Compiling and running the test cases reveals that connection `c0` is stuck in an endless loop of `lock_trx_release_read_locks`. Furthermore, `tailf mysqld.1.err` shows that the number of locks to be processed remains unchanged:

```
$tailf mysqld.1.err
trx_locks.count = 12
trx_locks.count = 12
trx_locks.count = 12
trx_locks.count = 12
trx_locks.count = 12
trx_locks.count = 12
...
```

Suggested fix:
I think pessimistic release also needs a limit on the number of failures.
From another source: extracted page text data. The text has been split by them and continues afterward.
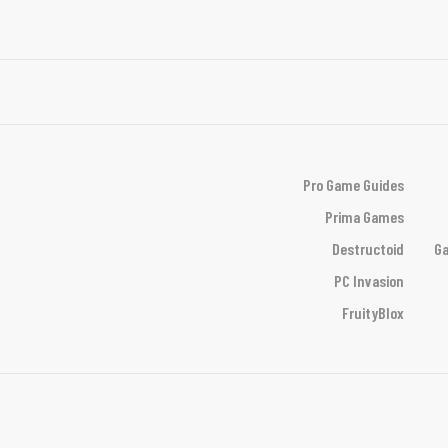
Pro Game Guides
Prima Games
Destructoid
Ga
PC Invasion
FruityBlox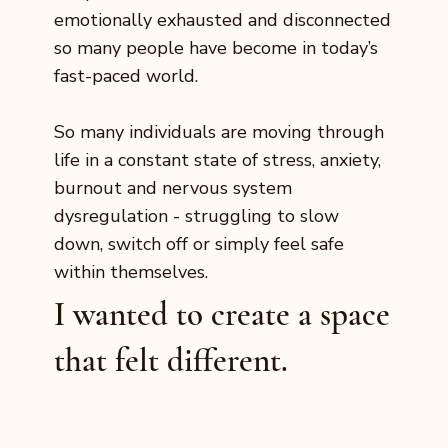
emotionally exhausted and disconnected
so many people have become in today’s
fast-paced world.
So many individuals are moving through
life in a constant state of stress, anxiety,
burnout and nervous system
dysregulation - struggling to slow
down, switch off or simply feel safe
within themselves.
I wanted to create a space
that felt different.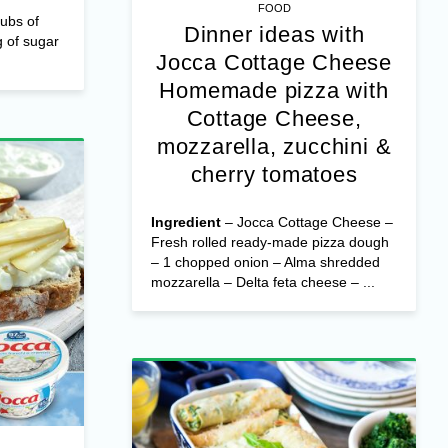
FOOD
ubs of
Dinner ideas with
 of sugar
Jocca Cottage Cheese
Homemade pizza with
Cottage Cheese,
mozzarella, zucchini &
cherry tomatoes
Ingredient
– Jocca Cottage Cheese –
Fresh rolled ready-made pizza dough
– 1 chopped onion – Alma shredded
mozzarella – Delta feta cheese – ...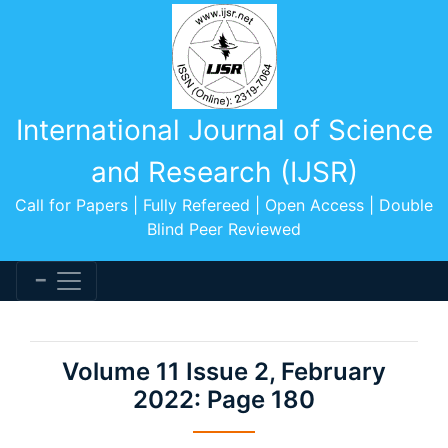
International Journal of Science
and Research (IJSR)
Call for Papers | Fully Refereed | Open Access | Double
Blind Peer Reviewed
Volume 11 Issue 2, February
2022: Page 180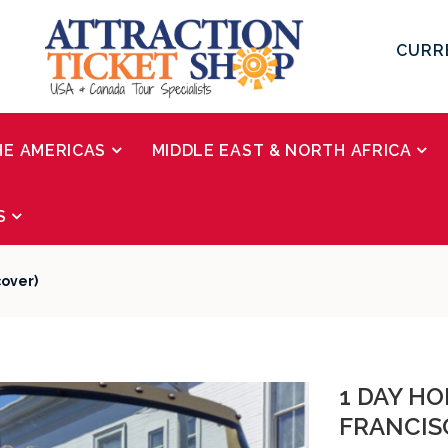
CURR
HE AMERICAS
MIDDLE EAST & NORTH AFRICA
S
cover)
1 DAY H
FRANCIS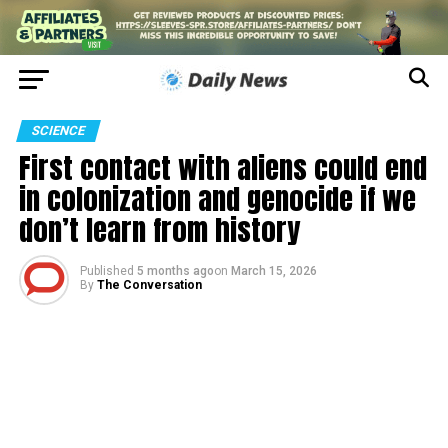
SCIENCE
First contact with aliens could end
in colonization and genocide if we
don’t learn from history
Published
5 months ago
on
March 15, 2026
By
The Conversation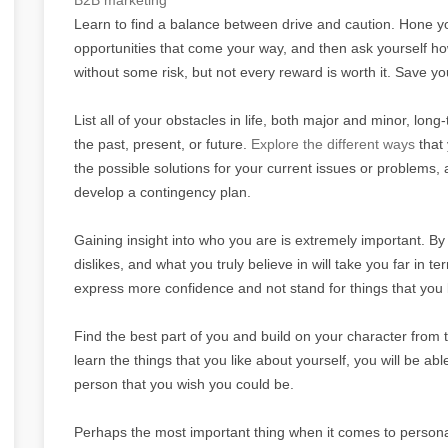
Learn to find a balance between drive and caution. Hone your
opportunities that come your way, and then ask yourself 
without some risk, but not every reward is worth it. Save y
List all of your obstacles in life, both major and minor, lo
the past, present, or future.
Explore the different ways
that 
the possible solutions for your current issues or problems,
develop a contingency plan.
Gaining insight into who you are is extremely important. B
dislikes, and what you truly believe in will take you far in 
express more confidence and not stand for things that you 
Find the best part of you and build on your character from 
learn the things that you like about yourself, you will be a
person that you wish you could be.
Perhaps the most important thing when it comes to person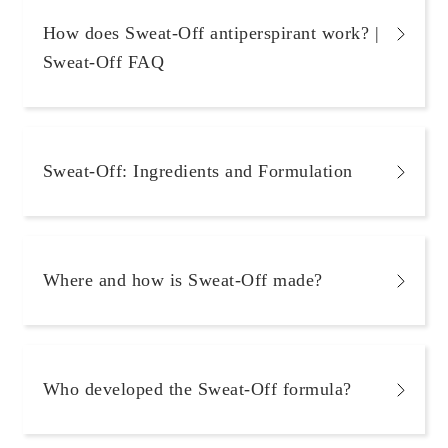
How does Sweat-Off antiperspirant work? |
Sweat-Off FAQ
Sweat-Off: Ingredients and Formulation
Where and how is Sweat-Off made?
Who developed the Sweat-Off formula?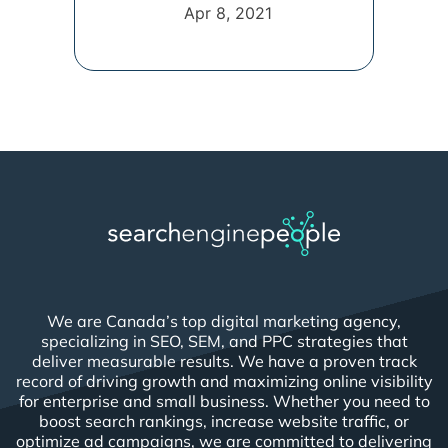
Apr 8, 2021
We are Canada’s top digital marketing agency,
specializing in SEO, SEM, and PPC strategies that
deliver measurable results. We have a proven track
record of driving growth and maximizing online visibility
for enterprise and small business. Whether you need to
boost search rankings, increase website traffic, or
optimize ad campaigns, we are committed to delivering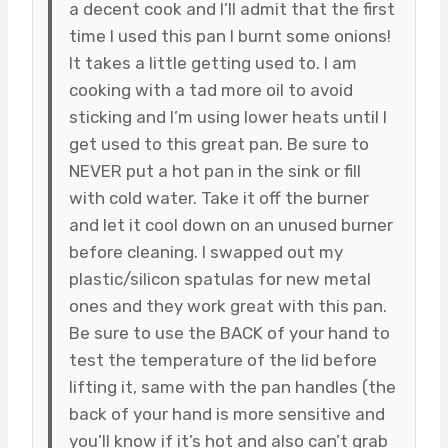
a decent cook and I’ll admit that the first
time I used this pan I burnt some onions!
It takes a little getting used to. I am
cooking with a tad more oil to avoid
sticking and I’m using lower heats until I
get used to this great pan. Be sure to
NEVER put a hot pan in the sink or fill
with cold water. Take it off the burner
and let it cool down on an unused burner
before cleaning. I swapped out my
plastic/silicon spatulas for new metal
ones and they work great with this pan.
Be sure to use the BACK of your hand to
test the temperature of the lid before
lifting it, same with the pan handles (the
back of your hand is more sensitive and
you’ll know if it’s hot and also can’t grab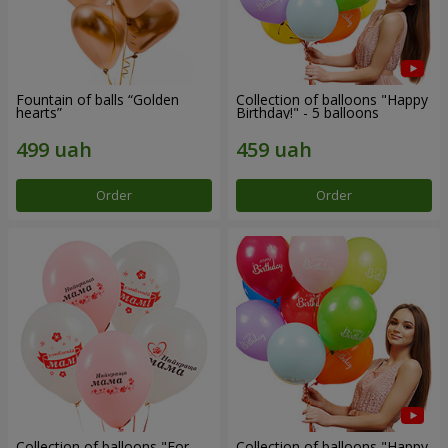
Fountain of balls “Golden
Collection of balloons "Happy
hearts”
Birthday!" - 5 balloons
Order
Order
Collection of balloons "For
Collection of balloons "Happy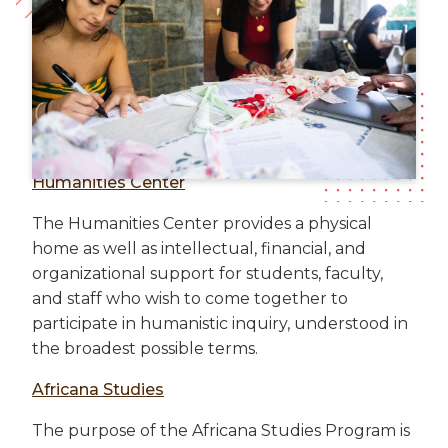
Humanities Center
The Humanities Center provides a physical
home as well as intellectual, financial, and
organizational support for students, faculty,
and staff who wish to come together to
participate in humanistic inquiry, understood in
the broadest possible terms.
Africana Studies
The purpose of the Africana Studies Program is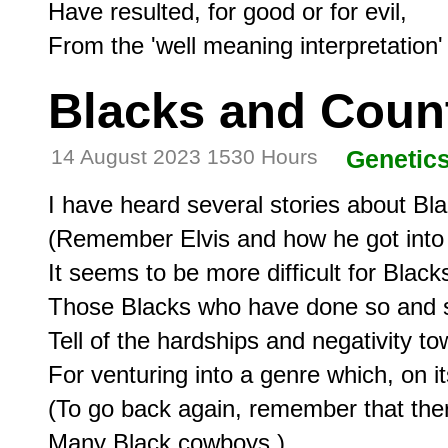
Have resulted, for good or for evil,

Blacks and Coun
14 August 2023 1530 Hours
Genetic
I have heard several stories about Bla
(Remember Elvis and how he got into o
It seems to be more difficult for Blacks
Those Blacks who have done so and s
Tell of the hardships and negativity to
For venturing into a genre which, on it
(To go back again, remember that there
Many Black cowboys.)
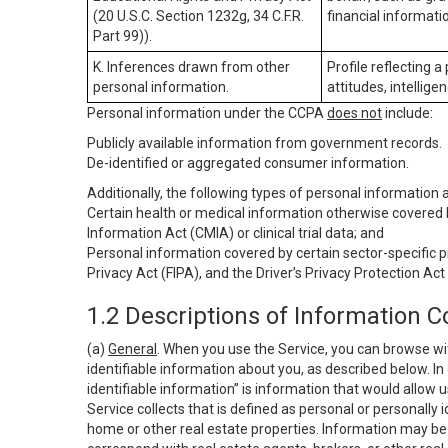
(20 U.S.C. Section 1232g, 34 C.F.R.
financial informatio
Part 99)).
K. Inferences drawn from other
Profile reflecting a
personal information.
attitudes, intelligen
Personal information under the CCPA
does not
include:
Publicly available information from government records.
De-identified or aggregated consumer information.
Additionally, the following types of personal information
Certain health or medical information otherwise covered b
Information Act (CMIA) or clinical trial data; and
Personal information covered by certain sector-specific p
Privacy Act (FIPA), and the Driver’s Privacy Protection Act
1.2 Descriptions of Information C
(a)
General
. When you use the Service, you can browse wi
identifiable information about you, as described below. In 
identifiable information” is information that would allow 
Service collects that is defined as personal or personally 
home or other real estate properties. Information may be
Once the maximum number of failures is exceeded, the timeout limit should be ignored.
[25 Nov 10:26] Xizhe Zhang
Hello, Verification Team, this is my patch.

(*) I confirm the code being submitted is offered under the terms of the OCA, and that I am authorized to contribute it.

Contribution: bugfix_release_locks.diff (application/octet-stream, text), 5.76 KiB.